US Democratic Senator Bob Menendez and eight other senators have written to Michael Piwowar, chairman of the Securities and Exchange Commission, to urge him to implement the CEO pay ratio rule which would require companies to disclose the ratio between chief executive (CEO) pay and the pay of their median worker.
Menendez, a member of the Senate banking committee, and his colleagues said they were “extremely troubled” by Piwowar’s decision to reopen consultation on the rule 18 months after the SEC formally adopted it and seven years after the Dodd-Frank Act was passed.
The Senators also said they were “alarmed” by the apparent decision to ask for comments from issuers and not include investors. In the original consultation, the letter states, the SEC received 287,400 responses with the majority supporting the disclosure rule.
Among these respondents, the Senators state, there were many institutional investors and investment managers, who said that the CEO to worker pay ratio was of material importance to investors. These investors stated that this information would help investors to assess CEO pay and to understand company approaches to human capital.
Menendez authored the provision requiring disclosure of the ratio, which was included as Section 953(b) of the Dodd-Frank Act. He then put pressure on the SEC to implement the disclosure rule to implement this section of the Act which was passed in 201o. The SEC eventually adopted the rule in August 2015 and it took effect for financial years from 1st January 2017.
The SEC launched its latest consultation in February giving 45 days for submissions from issuers after there had been reports from companies that they were encountering unexpected compliance difficulties that could have prevented them from meeting the reporting deadlines. Piwowar said he wanted to understand what challenges were being faced and if any action was needed from the SEC.
The letter to the SEC from the Senators comes as the Council of Institutional Investors (CII) launched a new web page, Fair Financial Rules, which outlines the three principles that should be followed if, as seems likely, the Trump administration and the Republican-dominated Congress, seek to revamp the existing financial regulations brought in following the 2008 financial crisis.
These principles are protecting fundamental shareholder rights, promoting the effective disclosure and reliable financial reporting and upholding the independence of the SEC. Notably the CII states that proxy advisers “play a vital and necessary role in assisting pension funds and other institutional investors in carrying out their fiduciary duty to vote proxies in the best interest of plan participants and clients.”
Meanwhile in the UK, the Equality Trust is calling for people to sign its petition calling on the government to introduce mandatory pay ratios. It has just released research which it says shows that the average chief executive of FTSE 100 companies earned £5.3m in 2015 based on the total remuneration figures disclosed by companies in their annual reports.

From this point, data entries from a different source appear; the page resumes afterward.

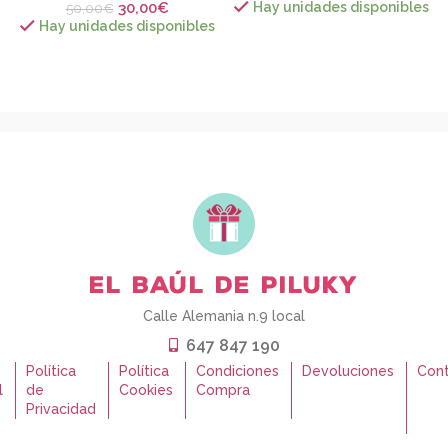
30,00
€
Hay unidades disponibles
50,00
€
Hay unidades disponibles
Calle Alemania n.9 local
647 847 190
o
Política
Política
Condiciones
Devoluciones
Con
l
de
Cookies
Compra
Privacidad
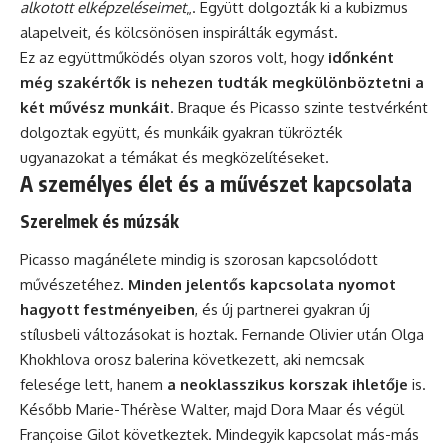
alkotott elképzeléseimet
„. Együtt dolgozták ki a kubizmus
alapelveit, és kölcsönösen inspirálták egymást.
Ez az együttműködés olyan szoros volt, hogy
időnként
még szakértők is nehezen tudták megkülönböztetni a
két művész munkáit
. Braque és Picasso szinte testvérként
dolgoztak együtt, és munkáik gyakran tükrözték
ugyanazokat a témákat és megközelítéseket.
A személyes élet és a művészet kapcsolata
Szerelmek és múzsák
Picasso magánélete mindig is szorosan kapcsolódott
művészetéhez.
Minden jelentős kapcsolata nyomot
hagyott festményeiben
, és új partnerei gyakran új
stílusbeli változásokat is hoztak. Fernande Olivier után Olga
Khokhlova orosz balerina következett, aki nemcsak
felesége lett, hanem
a neoklasszikus korszak ihletője
is.
Később Marie-Thérèse Walter, majd Dora Maar és végül
Françoise Gilot következtek. Mindegyik kapcsolat más-más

This, the pressure group said, is more than 100 times the average UK salary or 386 times that of a worker earning the National Living Wage, based on figures from the Office of National Statistics Annual Survey of Hours and Earnings, 2016.
The Equality Trust said their analysis revealed that FTSE 100 CEOs on average were paid 165 times more than a nurse; 140 times more than a teacher; 132 times more than a police officer and 312 times more than a care worker. The research also found that over two thirds (67%) of FTSE 100 CEOs were paid more than 100 times the average UK salary while 90% were paid at least 100 times more than the National Living Wage.
Dr. Wanda Wyporska, Executive Director of The Equality Trust, said: “Pay inequality drives wider inequality, and we know this is bad for businesses, bad for our economy and bad for our health, our education and our wider society.
“We need far greater transparency on company pay practices to challenge poverty pay and executive excess at the same time. That’s why we’re calling on government to introduce mandatory reporting for large and medium businesses on the pay gap between their highest and average paid employee. Only then can we create a sense of trust and common purpose essential to build an economy and society that works for all.”